What Hospitals, Urgent Care Providers Look for in a Partner

Urgent care is a booming subset of the healthcare industry. There has been a 20 percent growth of existing clinics in the past four years, and use of the clinics has also grown in popularity. As this boom continues, health systems are increasingly looking to move into the urgent care space.
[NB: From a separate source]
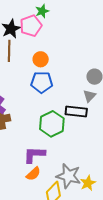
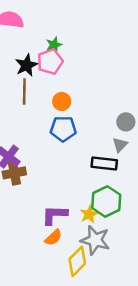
green star: (42, 11) -> (54, 45), moved
green hexagon: (52, 124) -> (106, 201), moved
yellow star: (88, 183) -> (89, 214), moved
Lahey Health in Burlington, Mass., is one of those systems. It struck a partnership deal with CareWell Urgent Care earlier this year. CareWell, established in 2012, has nine locations in Massachusetts and Rhode Island.

"Lahey is rapidly expanding its system of care," says Richard Nesto, MD, CMO of Lahey Health. The system has added many new community hospital and physician partners of late, and wanted to get into the urgent care space as well, without building its own clinics. "It's an obvious marriage, so to speak. It achieves our goals of not using capital to build bricks and mortar to do this, yet we are going to make ourselves very available with easy access to our system, should patients who go to CareWell need access."LH CW cobrand vert 300 rgb

The partnership formalizes the referral relationship between Lahey and CareWell. It entails having CareWell providers refer patients to Lahey Health specialists and hospitals when patients need more acute care, and Lahey Health physicians can refer patients to nearby CareWell centers if an urgent care setting is more appropriate, as opposed to the emergency department, for example.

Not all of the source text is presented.